» **EXERCISE DIRECTIONS**
List each line of the data that holds the string "Maths".

» **Page-level text extractions**
----

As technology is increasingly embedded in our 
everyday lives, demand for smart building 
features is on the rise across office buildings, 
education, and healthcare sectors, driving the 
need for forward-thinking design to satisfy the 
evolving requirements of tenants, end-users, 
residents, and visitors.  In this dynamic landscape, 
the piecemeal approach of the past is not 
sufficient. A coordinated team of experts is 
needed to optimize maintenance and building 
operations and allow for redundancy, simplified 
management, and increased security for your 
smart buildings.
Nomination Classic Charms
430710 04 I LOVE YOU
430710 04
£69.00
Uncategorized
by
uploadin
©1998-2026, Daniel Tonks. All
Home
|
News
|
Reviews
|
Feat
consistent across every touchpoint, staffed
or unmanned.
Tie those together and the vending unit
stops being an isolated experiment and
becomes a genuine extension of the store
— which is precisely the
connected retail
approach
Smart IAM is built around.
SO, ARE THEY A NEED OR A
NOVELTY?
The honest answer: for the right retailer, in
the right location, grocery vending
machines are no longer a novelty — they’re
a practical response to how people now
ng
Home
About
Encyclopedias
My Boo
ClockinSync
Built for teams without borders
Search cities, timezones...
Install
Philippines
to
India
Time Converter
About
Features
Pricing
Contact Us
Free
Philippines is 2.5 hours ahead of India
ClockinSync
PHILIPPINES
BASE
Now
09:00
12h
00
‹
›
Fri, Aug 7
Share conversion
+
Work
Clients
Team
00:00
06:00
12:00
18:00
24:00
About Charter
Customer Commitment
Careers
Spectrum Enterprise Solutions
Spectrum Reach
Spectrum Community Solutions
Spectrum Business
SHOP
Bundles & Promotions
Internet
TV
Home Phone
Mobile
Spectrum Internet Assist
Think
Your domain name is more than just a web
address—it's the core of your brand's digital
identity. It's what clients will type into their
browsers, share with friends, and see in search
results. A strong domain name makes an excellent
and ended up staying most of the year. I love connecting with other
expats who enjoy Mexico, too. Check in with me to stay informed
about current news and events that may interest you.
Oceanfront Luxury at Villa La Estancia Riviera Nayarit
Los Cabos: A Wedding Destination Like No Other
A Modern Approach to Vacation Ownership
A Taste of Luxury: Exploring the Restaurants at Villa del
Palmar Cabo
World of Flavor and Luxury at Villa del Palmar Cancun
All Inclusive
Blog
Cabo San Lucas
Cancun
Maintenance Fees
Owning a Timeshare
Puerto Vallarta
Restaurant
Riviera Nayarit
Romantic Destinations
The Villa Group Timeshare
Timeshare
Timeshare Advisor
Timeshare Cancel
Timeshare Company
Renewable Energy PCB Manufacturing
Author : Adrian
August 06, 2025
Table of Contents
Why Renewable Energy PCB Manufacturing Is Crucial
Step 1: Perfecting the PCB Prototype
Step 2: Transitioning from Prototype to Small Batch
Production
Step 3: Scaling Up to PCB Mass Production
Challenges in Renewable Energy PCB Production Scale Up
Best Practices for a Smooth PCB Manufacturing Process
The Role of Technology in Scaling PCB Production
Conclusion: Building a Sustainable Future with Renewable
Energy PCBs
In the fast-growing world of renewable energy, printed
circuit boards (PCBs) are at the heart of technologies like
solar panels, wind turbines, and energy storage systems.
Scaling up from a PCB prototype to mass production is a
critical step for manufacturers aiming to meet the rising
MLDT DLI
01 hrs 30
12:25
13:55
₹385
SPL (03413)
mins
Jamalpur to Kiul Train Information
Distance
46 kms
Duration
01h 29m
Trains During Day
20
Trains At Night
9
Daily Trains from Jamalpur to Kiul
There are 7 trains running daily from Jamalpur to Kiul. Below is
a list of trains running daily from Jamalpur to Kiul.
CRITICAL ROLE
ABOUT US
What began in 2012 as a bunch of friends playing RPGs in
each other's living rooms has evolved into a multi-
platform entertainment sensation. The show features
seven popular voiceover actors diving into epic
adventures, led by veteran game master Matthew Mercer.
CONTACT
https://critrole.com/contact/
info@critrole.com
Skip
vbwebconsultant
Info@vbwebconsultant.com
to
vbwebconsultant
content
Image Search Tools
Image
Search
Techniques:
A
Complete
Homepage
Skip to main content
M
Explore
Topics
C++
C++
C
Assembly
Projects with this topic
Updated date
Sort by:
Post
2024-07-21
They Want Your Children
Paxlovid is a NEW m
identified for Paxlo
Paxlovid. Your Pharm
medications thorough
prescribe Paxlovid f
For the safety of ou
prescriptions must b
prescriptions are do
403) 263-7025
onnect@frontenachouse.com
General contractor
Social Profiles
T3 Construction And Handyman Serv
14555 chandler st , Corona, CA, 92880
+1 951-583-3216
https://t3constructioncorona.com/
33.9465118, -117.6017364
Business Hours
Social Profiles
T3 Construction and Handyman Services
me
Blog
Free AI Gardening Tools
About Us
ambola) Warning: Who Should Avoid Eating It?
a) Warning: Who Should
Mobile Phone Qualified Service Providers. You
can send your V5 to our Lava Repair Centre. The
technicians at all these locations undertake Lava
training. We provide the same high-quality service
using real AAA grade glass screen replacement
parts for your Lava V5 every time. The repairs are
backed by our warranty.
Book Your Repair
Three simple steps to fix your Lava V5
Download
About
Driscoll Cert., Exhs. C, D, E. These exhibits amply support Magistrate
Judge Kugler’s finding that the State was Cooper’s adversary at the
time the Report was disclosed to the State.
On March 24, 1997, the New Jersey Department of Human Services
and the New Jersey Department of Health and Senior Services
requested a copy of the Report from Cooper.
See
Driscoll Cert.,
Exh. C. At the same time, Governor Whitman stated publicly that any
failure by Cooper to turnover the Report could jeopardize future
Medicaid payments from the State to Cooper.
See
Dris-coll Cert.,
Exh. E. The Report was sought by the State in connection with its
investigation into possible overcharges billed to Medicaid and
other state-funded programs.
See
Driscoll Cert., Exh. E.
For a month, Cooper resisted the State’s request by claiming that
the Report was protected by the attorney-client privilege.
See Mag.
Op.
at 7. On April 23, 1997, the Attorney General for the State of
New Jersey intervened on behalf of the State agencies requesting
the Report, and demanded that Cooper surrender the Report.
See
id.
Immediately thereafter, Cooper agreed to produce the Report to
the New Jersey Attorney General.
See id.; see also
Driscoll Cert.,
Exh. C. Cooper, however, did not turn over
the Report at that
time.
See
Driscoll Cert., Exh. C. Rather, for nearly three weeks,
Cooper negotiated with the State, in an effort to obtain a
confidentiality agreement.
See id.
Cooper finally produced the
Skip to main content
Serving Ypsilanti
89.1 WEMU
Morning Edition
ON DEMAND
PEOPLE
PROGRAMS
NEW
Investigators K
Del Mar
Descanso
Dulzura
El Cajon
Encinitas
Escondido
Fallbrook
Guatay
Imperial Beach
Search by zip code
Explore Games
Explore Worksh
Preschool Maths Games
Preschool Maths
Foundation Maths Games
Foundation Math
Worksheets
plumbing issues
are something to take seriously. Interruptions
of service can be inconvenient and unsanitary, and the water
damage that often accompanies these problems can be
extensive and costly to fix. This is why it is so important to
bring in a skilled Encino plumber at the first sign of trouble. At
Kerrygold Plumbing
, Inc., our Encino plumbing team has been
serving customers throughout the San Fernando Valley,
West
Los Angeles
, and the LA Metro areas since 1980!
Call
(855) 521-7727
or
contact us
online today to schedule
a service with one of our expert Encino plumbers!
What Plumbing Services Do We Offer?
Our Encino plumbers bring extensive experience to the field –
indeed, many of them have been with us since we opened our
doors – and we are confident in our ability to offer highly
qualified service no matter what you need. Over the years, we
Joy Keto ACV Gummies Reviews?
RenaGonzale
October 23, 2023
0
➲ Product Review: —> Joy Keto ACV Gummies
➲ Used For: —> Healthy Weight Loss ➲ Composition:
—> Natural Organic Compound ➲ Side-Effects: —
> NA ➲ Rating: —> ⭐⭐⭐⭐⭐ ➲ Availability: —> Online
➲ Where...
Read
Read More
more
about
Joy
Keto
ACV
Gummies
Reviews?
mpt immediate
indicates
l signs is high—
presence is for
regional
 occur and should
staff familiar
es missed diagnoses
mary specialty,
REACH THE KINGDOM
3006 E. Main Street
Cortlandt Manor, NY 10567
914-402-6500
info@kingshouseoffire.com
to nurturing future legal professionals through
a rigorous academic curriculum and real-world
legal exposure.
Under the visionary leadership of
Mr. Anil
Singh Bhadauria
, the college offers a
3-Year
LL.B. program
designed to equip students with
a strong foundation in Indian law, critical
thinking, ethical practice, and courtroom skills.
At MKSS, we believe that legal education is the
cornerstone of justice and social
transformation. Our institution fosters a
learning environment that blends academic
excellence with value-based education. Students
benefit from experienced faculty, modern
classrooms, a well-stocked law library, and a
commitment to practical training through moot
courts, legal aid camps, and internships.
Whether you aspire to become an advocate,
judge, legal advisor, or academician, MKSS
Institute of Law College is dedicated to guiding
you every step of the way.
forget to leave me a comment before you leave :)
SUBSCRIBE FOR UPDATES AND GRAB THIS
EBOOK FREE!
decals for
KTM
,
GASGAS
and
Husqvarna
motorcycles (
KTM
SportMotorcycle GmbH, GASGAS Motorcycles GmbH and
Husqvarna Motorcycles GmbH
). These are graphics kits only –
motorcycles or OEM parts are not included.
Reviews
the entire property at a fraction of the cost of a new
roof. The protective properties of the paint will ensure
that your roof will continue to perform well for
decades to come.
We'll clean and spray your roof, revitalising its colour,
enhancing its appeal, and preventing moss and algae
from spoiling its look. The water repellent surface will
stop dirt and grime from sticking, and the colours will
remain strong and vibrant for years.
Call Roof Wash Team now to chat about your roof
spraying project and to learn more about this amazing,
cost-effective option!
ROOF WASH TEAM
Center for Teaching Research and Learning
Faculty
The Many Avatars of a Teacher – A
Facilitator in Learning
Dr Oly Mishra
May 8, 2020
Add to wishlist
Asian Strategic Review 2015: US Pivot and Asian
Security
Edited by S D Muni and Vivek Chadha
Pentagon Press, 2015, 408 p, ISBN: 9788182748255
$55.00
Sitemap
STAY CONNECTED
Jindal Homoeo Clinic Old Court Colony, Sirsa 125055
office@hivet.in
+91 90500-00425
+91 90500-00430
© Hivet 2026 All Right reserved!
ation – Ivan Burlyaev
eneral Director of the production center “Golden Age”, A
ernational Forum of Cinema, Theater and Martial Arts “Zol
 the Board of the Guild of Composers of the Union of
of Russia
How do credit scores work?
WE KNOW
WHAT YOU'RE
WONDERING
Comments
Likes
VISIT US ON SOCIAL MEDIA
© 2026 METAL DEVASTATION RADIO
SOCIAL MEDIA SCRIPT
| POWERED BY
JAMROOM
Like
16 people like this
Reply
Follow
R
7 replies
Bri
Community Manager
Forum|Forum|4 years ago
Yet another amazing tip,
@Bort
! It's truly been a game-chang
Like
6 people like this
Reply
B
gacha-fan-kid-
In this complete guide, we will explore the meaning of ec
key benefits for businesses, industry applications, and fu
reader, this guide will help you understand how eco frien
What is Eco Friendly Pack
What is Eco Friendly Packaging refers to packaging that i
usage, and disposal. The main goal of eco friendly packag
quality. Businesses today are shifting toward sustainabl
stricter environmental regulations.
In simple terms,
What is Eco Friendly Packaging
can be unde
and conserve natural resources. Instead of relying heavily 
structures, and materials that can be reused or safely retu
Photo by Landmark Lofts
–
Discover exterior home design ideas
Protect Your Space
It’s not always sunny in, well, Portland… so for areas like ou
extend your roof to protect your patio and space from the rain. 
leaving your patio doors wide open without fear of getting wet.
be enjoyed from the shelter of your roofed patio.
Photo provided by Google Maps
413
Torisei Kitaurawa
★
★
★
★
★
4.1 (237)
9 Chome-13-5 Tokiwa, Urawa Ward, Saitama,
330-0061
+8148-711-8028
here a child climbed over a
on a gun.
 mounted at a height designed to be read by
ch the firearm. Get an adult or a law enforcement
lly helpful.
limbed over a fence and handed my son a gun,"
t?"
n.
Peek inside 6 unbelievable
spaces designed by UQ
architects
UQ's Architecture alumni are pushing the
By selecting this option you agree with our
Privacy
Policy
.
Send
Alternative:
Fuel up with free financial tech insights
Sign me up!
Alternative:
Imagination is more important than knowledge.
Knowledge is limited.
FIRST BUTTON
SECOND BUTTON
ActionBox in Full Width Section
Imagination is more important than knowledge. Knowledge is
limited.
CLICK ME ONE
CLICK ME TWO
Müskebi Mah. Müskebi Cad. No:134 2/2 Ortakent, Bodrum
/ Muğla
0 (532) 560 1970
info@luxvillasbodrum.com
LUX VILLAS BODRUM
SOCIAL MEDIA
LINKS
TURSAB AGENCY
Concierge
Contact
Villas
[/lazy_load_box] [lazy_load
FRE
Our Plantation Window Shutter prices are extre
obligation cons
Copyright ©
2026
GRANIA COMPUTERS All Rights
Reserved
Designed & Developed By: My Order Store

----

» **OUTPUT OF THE TASK**
Preschool Maths Games
Preschool Maths
Foundation Maths Games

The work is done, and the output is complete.